2023年2月3日金曜日

一片の氷に世界を見る(5)

 


 『博士の愛した数式』(小川洋子著・新潮文庫)。第一回本屋大賞なので、読まれたことがあるだろう。

家政婦が派遣されていった先は、数学博士の家。博士は一日中ほぼ数学のことを考えていて、世界の成り立ちは数の言葉によって表現できると信じている。

問題は交通事故の後遺症により、博士の記憶が80分しかもたないこと。前日の記憶がないことから毎日、新人家政婦さんとして靴のサイズや誕生日を訊かれる。どうしてもぎくしゃくしてしまう。

ぎくしゃくしてしまう原因は、博士がコミュ下手なことにもある。ほぼ一日中、数学のことを考えていて、じゃまされるのを嫌う。会話が苦手な局面になると数学の話題に逃げ込んでしまう。

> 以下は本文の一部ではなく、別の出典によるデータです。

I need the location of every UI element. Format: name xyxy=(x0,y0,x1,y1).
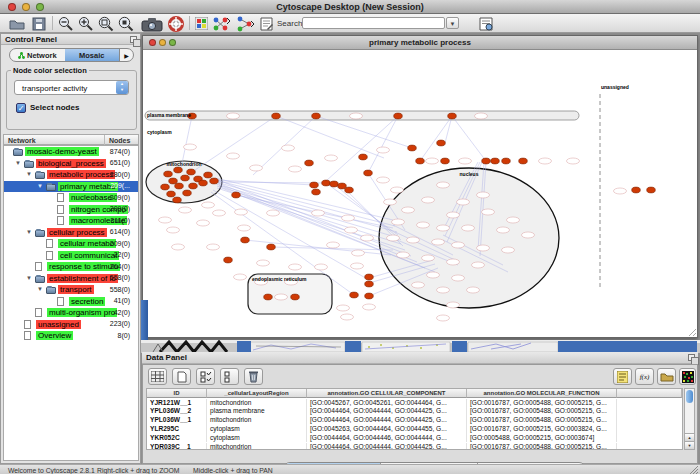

そこへ子どもを連れて行ったところ、頭の形がそっくりということでルートと名付けられ、なぜか温かい交流がはじまる。数学ぎらいの読者にも数学好きかもと誤解させる好著。

映画にもなった。深津絵里が家政婦、寺尾聡が数学博士(先生)。原作にほぼ忠実に実写化されていたが、ところどころ違うところも。

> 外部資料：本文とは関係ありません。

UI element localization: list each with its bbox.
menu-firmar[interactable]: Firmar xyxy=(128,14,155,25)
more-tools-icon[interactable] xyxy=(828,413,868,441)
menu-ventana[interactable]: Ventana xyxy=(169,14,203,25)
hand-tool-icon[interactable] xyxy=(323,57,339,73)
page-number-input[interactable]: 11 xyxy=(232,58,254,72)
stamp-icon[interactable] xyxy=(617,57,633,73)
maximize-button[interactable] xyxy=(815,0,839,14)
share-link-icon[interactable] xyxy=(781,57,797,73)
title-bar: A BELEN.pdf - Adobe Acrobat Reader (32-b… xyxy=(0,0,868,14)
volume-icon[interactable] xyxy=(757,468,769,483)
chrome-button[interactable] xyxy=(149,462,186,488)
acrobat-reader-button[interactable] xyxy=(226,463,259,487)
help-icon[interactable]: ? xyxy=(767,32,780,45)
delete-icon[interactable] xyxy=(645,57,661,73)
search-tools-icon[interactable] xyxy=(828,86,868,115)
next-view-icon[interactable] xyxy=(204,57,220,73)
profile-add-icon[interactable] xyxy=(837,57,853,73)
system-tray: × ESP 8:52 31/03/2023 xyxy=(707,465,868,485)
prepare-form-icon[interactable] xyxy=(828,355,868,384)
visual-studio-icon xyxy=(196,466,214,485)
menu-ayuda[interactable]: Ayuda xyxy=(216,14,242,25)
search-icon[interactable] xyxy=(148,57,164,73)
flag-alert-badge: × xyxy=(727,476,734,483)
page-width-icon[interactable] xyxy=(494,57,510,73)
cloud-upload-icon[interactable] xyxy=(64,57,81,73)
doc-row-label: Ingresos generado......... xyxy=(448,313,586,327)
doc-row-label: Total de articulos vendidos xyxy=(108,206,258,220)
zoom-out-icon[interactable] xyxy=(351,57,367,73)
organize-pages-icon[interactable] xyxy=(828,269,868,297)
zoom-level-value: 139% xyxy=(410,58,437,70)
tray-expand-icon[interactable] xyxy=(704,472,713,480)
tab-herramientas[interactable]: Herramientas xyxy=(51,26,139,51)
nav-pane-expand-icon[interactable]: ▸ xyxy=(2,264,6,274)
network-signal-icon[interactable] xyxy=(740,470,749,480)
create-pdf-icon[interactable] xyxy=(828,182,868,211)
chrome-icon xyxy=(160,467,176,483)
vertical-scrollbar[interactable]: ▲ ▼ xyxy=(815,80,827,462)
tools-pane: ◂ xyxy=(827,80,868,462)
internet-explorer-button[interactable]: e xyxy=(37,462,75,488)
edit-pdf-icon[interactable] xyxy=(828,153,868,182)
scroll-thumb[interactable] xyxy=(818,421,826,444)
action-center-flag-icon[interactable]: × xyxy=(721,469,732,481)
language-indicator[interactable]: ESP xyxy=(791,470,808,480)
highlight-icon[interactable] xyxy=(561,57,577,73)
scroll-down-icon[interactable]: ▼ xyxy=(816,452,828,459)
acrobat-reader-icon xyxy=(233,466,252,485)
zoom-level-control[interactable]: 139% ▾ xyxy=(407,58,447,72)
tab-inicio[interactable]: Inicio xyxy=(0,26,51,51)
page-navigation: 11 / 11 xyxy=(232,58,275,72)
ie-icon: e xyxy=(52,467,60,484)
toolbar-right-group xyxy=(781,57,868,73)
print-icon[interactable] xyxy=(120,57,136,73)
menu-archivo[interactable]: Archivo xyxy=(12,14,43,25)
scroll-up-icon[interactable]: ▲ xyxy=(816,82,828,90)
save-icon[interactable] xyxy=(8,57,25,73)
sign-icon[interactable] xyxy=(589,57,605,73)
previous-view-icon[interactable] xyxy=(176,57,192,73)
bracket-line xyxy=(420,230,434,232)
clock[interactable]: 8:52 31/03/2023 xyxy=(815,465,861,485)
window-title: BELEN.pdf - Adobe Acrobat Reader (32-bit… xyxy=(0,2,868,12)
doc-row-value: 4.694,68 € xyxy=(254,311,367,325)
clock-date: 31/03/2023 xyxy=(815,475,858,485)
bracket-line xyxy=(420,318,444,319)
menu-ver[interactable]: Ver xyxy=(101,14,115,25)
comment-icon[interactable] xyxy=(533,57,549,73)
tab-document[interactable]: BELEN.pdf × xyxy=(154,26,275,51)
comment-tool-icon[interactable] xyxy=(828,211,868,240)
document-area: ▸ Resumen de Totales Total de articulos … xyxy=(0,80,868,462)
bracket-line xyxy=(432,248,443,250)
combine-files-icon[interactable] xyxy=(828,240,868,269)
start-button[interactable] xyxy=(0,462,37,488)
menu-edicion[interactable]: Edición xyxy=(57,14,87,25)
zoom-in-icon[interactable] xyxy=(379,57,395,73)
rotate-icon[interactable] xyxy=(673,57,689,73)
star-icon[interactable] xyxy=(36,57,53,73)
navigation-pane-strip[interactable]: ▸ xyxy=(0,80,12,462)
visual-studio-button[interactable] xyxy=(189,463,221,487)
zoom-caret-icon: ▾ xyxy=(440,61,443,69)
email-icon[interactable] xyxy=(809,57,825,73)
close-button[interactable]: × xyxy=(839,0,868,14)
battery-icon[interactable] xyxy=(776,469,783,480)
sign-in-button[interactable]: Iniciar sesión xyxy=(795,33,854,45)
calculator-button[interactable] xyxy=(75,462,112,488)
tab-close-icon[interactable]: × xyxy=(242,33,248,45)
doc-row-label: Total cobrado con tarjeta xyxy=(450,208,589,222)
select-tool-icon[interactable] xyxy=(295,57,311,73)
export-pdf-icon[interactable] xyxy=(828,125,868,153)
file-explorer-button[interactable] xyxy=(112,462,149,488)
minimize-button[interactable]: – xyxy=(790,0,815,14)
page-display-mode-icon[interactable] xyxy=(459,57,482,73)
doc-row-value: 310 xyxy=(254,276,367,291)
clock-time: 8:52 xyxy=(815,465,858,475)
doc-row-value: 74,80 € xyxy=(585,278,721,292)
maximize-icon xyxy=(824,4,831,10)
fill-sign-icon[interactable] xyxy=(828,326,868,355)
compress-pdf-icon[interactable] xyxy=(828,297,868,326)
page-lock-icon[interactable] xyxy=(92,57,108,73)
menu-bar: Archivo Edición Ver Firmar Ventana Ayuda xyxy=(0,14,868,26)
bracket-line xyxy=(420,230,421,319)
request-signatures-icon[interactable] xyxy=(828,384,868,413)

いちばんの違いは、エンドロールのまえに、ブレイクの「無垢の予兆」があらわれ、ルートがこれを朗読するところだろうか。

  一粒の砂にも世界を
  一輪の野の花にも天国を見,
  掌のうちに無限を
  一時のうちに永遠をつかめ。

たしかに、世界の成り立ちは数の言葉によって表現できるのだから、一片の数式で世界を表現することができる。

ということで今週は、一片の氷に世界を見、ブレイクの詩に世界を見、かすかな塵に三千大千世界を見、五七五の十七文字に世界を見、数の言葉に世界を見た。